Gartner says the same organisational fragmentation that causes these problems in the first place also prevents IT and line of business management from imposing a unified, top-down solution.
“Though in principle, departmental-level document management tools and cloud solutions could empower the business units to solve problems on their own, the business units often lack personnel with the right experience, authority or time to make such improvements.
“That is the missing help that MCS provides, and future trends are likely to increase the need for it.”
Gartner cites examples such as a company receiving advertising orders, many by fax, and not having a way to link orders to its CRM system.
“In this case, MSC might identify the nature, scale and impact of the current approach and propose a new one that ties a cloud fax service to the order processing system so as to provide faster customer service, faster billing and easier and more complete visibility into the status of the orders.”
A manufacturer wanting to allow knowledge workers to scan handwritten notes into a searchable digital archive, is also cited as an example.
“An MCS provider might scope out the current and future need and propose an integrated package consisting of embedded software on multifunction products or network scanners to capture the images and basic index data, with no keying required.
“They would choose and test a handwriting recognition package and implement it, and route it to a suitable content management system, if one already exists.”
If not, the MCS provider would propose a way to store the content and suitable full-text search tools, Gartner says.

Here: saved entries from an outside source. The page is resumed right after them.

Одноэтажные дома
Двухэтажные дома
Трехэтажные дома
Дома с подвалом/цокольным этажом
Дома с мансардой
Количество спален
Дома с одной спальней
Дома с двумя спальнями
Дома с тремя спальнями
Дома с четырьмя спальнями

“Note that these are all things the customer’s employees could, in principle, do on their own, but they lack the skills, time or inclination to initiate such a change.”

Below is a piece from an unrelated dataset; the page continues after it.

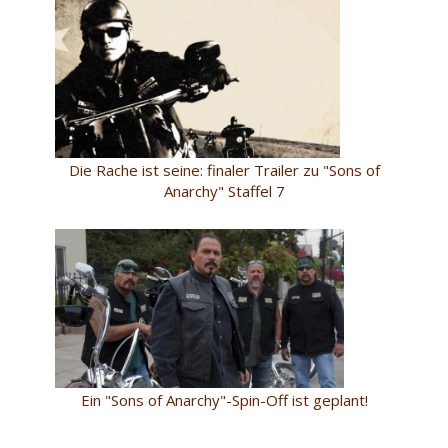
Die Rache ist seine: finaler Trailer zu "Sons of
Anarchy" Staffel 7
Ein "Sons of Anarchy"-Spin-Off ist geplant!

Konica Minolta recently launched its global managed content services offering, saying it was targeting revenue of 10 billion yen in three years with the new service.
“One of the major challenges faced by businesses across industries is the management and utilisation of business information,” Konica Minolta says.

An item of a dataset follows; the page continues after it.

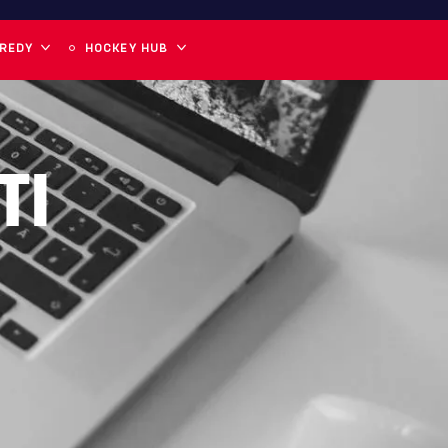
 REDY
HOCKEY HUB
TI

“For example, getting the information to the right person at the right time, time spent in retrieving invoices, orders, reports and correspondences, growing mobile workforce, increasing paper workload and emails, and adhering to the information security policies.”
The offering combines MFPs with software to create ‘complete’ input/output devices to handle the day to day processes of businesses.
Konica Minolta says the offering will allow businesses to capture, reformat and retrieve documents more quickly to speed the workflow; scan, save and share documents electronically, reducing paper and energy cost; organise and categorise document workflow so everyone stays in the loop from anywhere at any time; and safeguard sensitive information.
Lam notes that security is a critical part of any document management system.
“It is one of the most important aspects for companies to consider,” she says. “You have to ensure documents don’t fall into the wrong hands, so security has to be built in at every stage."